HiTZ's Comprehensive Basque Language AI Models and Datasets on Hugging Face

Tools & Engineering

The Engineer

7 Feb 2024 · 3 min read

HiTZ's release of Basque language AI models and datasets on Hugging Face offers researchers a valuable resource for advancing NLP in under-resourced languages, covering text-to-speech, speech-to-text, multimodal, and instruction-tuned applications.

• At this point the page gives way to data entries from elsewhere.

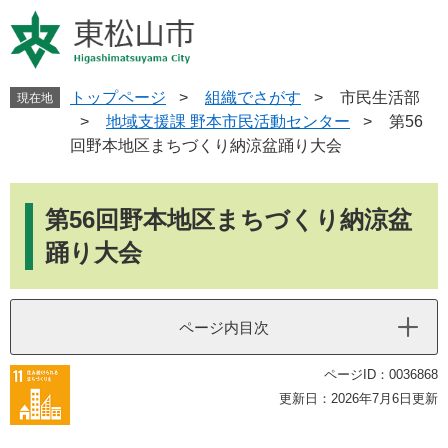
ペ
メ
ー
ニ
ジ
ュ
の
ー
先
を
トップページ
>
組織でさがす
>
市民生活部
現在地
頭
飛
>
地域支援課 野本市民活動センター
>
第56
で
ば
回野本地区まちづくり納涼盆踊り大会
す
し
。
て
本
本
文
第56回野本地区まちづくり納涼盆
文
へ
踊り大会
ページ内目次
ページID：0036868
更新日：2026年7月6日更新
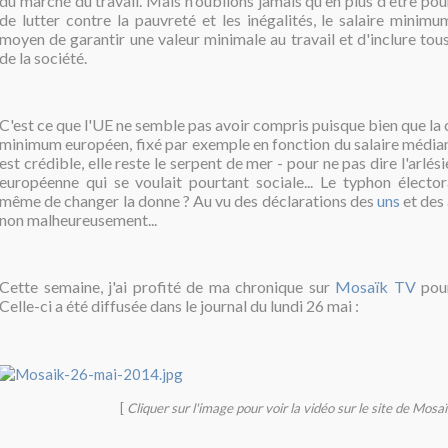
du marché du travail. Mais
n'oublions jamais qu'en plus d'être po
de lutter contre la pauvreté et les inégalités, le salaire minim
moyen de garantir une valeur minimale au travail et d'inclure tous 
de la société.
C'est ce que l'UE ne semble pas avoir compris puisque bien que la c
minimum européen, fixé par exemple en fonction du salaire média
est crédible, elle reste le serpent de mer - pour ne pas dire l'arlés
européenne qui se voulait pourtant sociale... Le typhon électora
même de changer la donne ? Au vu des déclarations des
uns
et des
non malheureusement...
Cette semaine, j'ai profité de ma chronique sur
Mosaïk TV
pour
Celle-ci a été diffusée dans le journal du lundi 26 mai :
[
Cliquer sur l'image pour voir la vidéo sur le site de Mosa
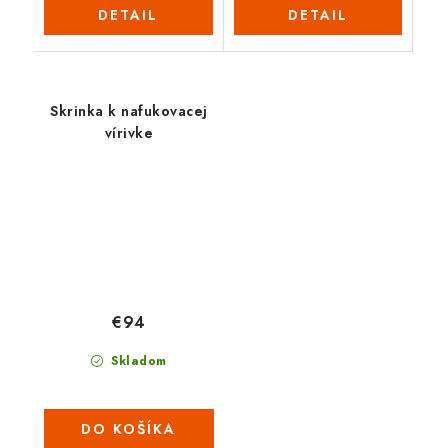
DETAIL
DETAIL
Skrinka k nafukovacej
vírivke
€94
Skladom
DO KOŠÍKA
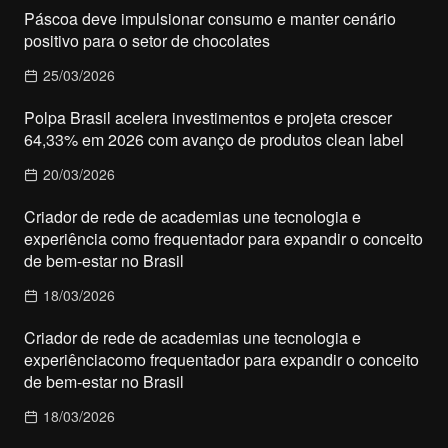
Páscoa deve impulsionar consumo e manter cenário
positivo para o setor de chocolates
25/03/2026
Polpa Brasil acelera investimentos e projeta crescer
64,33% em 2026 com avanço de produtos clean label
20/03/2026
Criador de rede de academias une tecnologia e
experiência como frequentador para expandir o conceito
de bem-estar no Brasil
18/03/2026
Criador de rede de academias une tecnologia e
experiênciacomo frequentador para expandir o conceito
de bem-estar no Brasil
18/03/2026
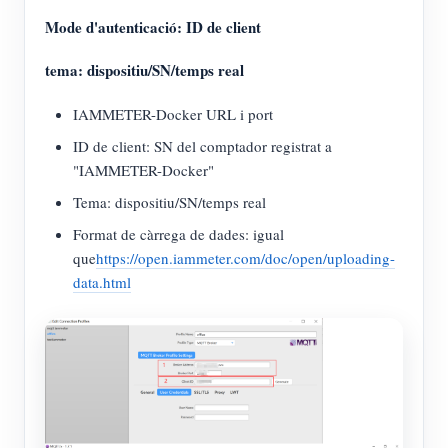
Mode d'autenticació: ID de client
tema: dispositiu/SN/temps real
IAMMETER-Docker URL i port
ID de client: SN del comptador registrat a
"IAMMETER-Docker"
Tema: dispositiu/SN/temps real
Format de càrrega de dades: igual
que
https://open.iammeter.com/doc/open/uploading-
data.html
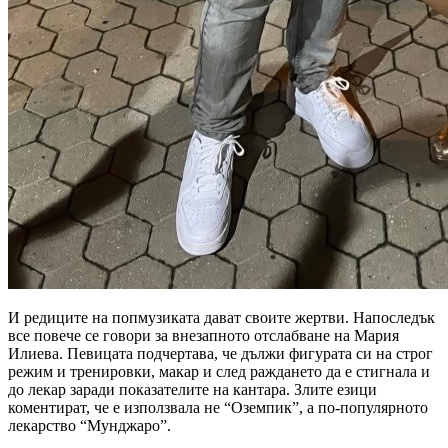
И редиците на попмузиката дават своите жертви. Напоследък
все повече се говори за внезапното отслабване на Мария
Илиева. Певицата подчертава, че дължи фигурата си на строг
режим и тренировки, макар и след раждането да е стигнала и
до лекар заради показателите на кантара. Злите езици
коментират, че е използвала не “Оземпик”, а по-популярното
лекарство “Мунджаро”.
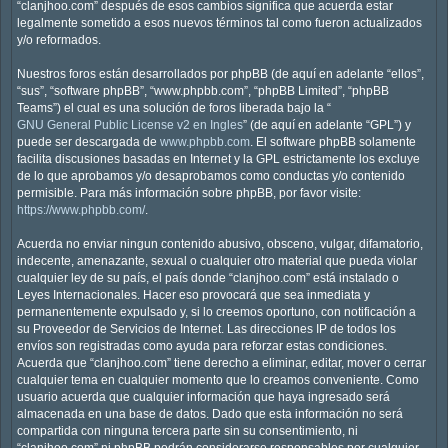
“clanjhoo.com” después de esos cambios significa que acuerda estar
legalmente sometido a esos nuevos términos tal como fueron actualizados
y/o reformados.
Nuestros foros están desarrollados por phpBB (de aquí en adelante “ellos”,
“sus”, “software phpBB”, “www.phpbb.com”, “phpBB Limited”, “phpBB
Teams”) el cual es una solución de foros liberada bajo la “
GNU General Public License v2 en Ingles
” (de aquí en adelante “GPL”) y
puede ser descargada de
www.phpbb.com
. El software phpBB solamente
facilita discusiones basadas en Internet y la GPL estrictamente los excluye
de lo que aprobamos y/o desaprobamos como conductas y/o contenido
permisible. Para más información sobre phpBB, por favor visite:
https://www.phpbb.com/
.
Acuerda no enviar ningun contenido abusivo, obsceno, vulgar, difamatorio,
indecente, amenazante, sexual o cualquier otro material que pueda violar
cualquier ley de su país, el país donde “clanjhoo.com” está instalado o
Leyes Internacionales. Hacer eso provocará que sea inmediata y
permanentemente expulsado y, si lo creemos oportuno, con notificación a
su Proveedor de Servicios de Internet. Las direcciones IP de todos los
envíos son registradas como ayuda para reforzar estas condiciones.
Acuerda que “clanjhoo.com” tiene derecho a eliminar, editar, mover o cerrar
cualquier tema en cualquier momento que lo creamos conveniente. Como
usuario acuerda que cualquier información que haya ingresado será
almacenada en una base de datos. Dado que esta información no será
compartida con ninguna tercera parte sin su consentimiento, ni
“clanjhoo.com” ni phpBB podrán considerarse responsables por cualquier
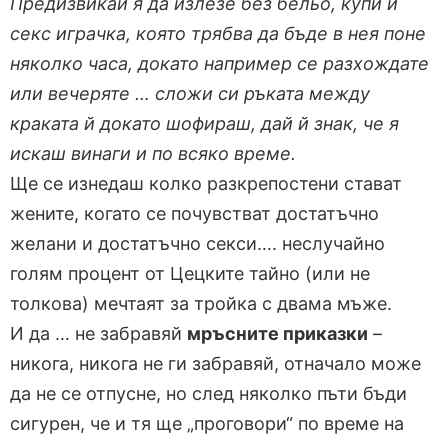
Предизвикай я да излезе без бельо, купи й
секс играчка, която трябва да бъде в нея поне
няколко часа, докато например се разхождате
или вечеряте … сложи си ръката между
краката й докато шофираш, дай й знак, че я
искаш винаги и по всяко време.
Ще се изнедаш колко разкрепостени стават
жените, когато се почувстват достатъчно
желани и достатъчно секси…. неслучайно
голям процент от Цецките тайно (или не
толкова) мечтаят за тройка с двама мъже.
И да … не забравяй
мръсните приказки
–
никога, никога не ги забравяй, отначало може
да не се отпусне, но след няколко пъти бъди
сигурен, че и тя ще „проговори“ по време на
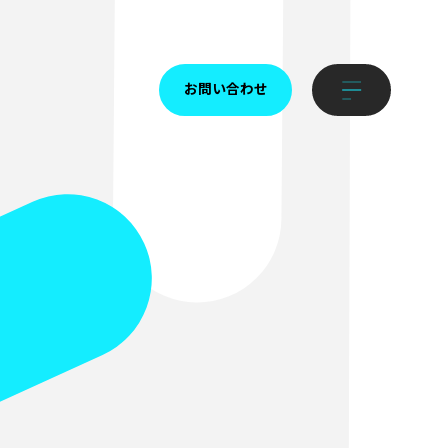
お問い合わせ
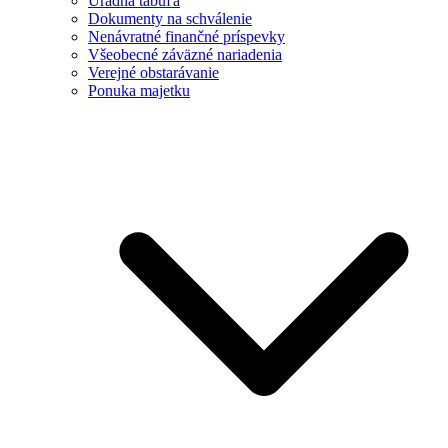
Úradná tabuľa
Dokumenty na schválenie
Nenávratné finančné príspevky
Všeobecné záväzné nariadenia
Verejné obstarávanie
Ponuka majetku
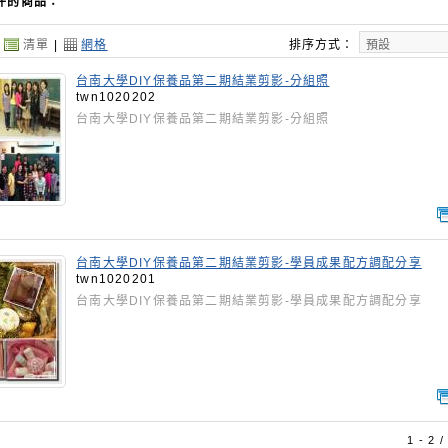
件的商品：
：
清單
|
網格
排序方式：
台南大學DIY保養品第二期結業剪影-分組照
twn1020202
台南大學DIY保養品第二期結業剪影-分組照
台南大學DIY保養品第二期結業剪影-學員成果配方調配分享
twn1020201
台南大學DIY保養品第二期結業剪影-學員成果配方調配分享
1 - 2 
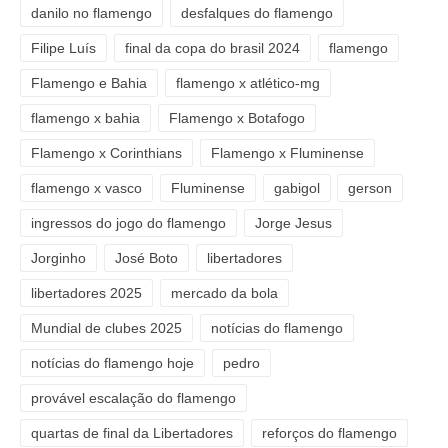
danilo no flamengo
desfalques do flamengo
Filipe Luís
final da copa do brasil 2024
flamengo
Flamengo e Bahia
flamengo x atlético-mg
flamengo x bahia
Flamengo x Botafogo
Flamengo x Corinthians
Flamengo x Fluminense
flamengo x vasco
Fluminense
gabigol
gerson
ingressos do jogo do flamengo
Jorge Jesus
Jorginho
José Boto
libertadores
libertadores 2025
mercado da bola
Mundial de clubes 2025
notícias do flamengo
notícias do flamengo hoje
pedro
provável escalação do flamengo
quartas de final da Libertadores
reforços do flamengo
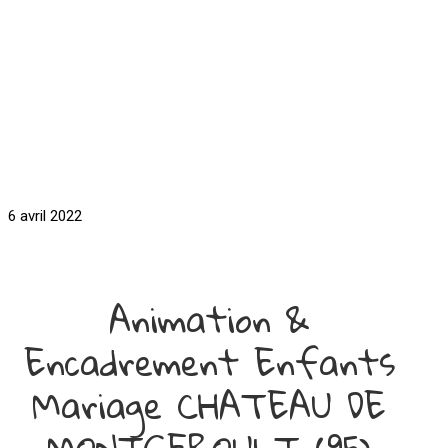
6 avril 2022
Animation &
Encadrement Enfants
Mariage CHATEAU DE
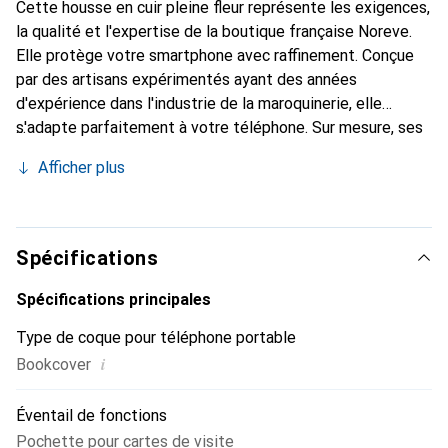
Cette housse en cuir pleine fleur représente les exigences,
la qualité et l'expertise de la boutique française Noreve.
Elle protège votre smartphone avec raffinement. Conçue
par des artisans expérimentés ayant des années
d'expérience dans l'industrie de la maroquinerie, elle
s'adapte parfaitement à votre téléphone. Sur mesure, ses
courbes délicates lui confèrent une véritable seconde
Afficher plus
peau. Elle devient un accessoire chic et indispensable pour
votre smartphone. Reconnaître à l'international pour ses
produits de haute qualité, la marque Noreve est un choix
fiable pour une clientèle exigeante.
Spécifications
Spécifications principales
Type de coque pour téléphone portable
i
Bookcover
Éventail de fonctions
Pochette pour cartes de visite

HiTZ, a research group focused on the Basque language, has recently released an extensive collection of models and datasets on Hugging Face. This collection is a treasure trove for researchers and practitioners working in natural language processing (NLP) and machine learning (ML), particularly those interested in under-resourced languages like Basque.

Key Highlights

Diverse Model Types: The collection includes text-to-speech (TTS), speech-to-text (ASR), multimodal, and instruction-tuned models.
Rich Datasets: A variety of datasets for pretraining, evaluation, and specific tasks such as lemmatization and medical translation.
Multilingual Support: Models like Multilingual TruthfulQA and Medical-mT5 extend the utility beyond Basque.

Technical Overview

Latxa Instruct

Purpose: An instruction-tuned model specifically designed for generating high-quality responses to user queries in Basque.
Architecture: Built on top of a transformer architecture, fine-tuned on a large corpus of instructional text.
Use Case: Ideal for chatbots and conversational agents that need to understand and respond to complex instructions.

TTS (Text-to-Speech)

Purpose: Converts text into spoken language in Basque.
Architecture: Utilizes a deep neural network, likely based on Tacotron or similar architectures, trained on high-quality audio data.
Use Case: Enhances accessibility for visually impaired users and improves user experience in voice-enabled applications.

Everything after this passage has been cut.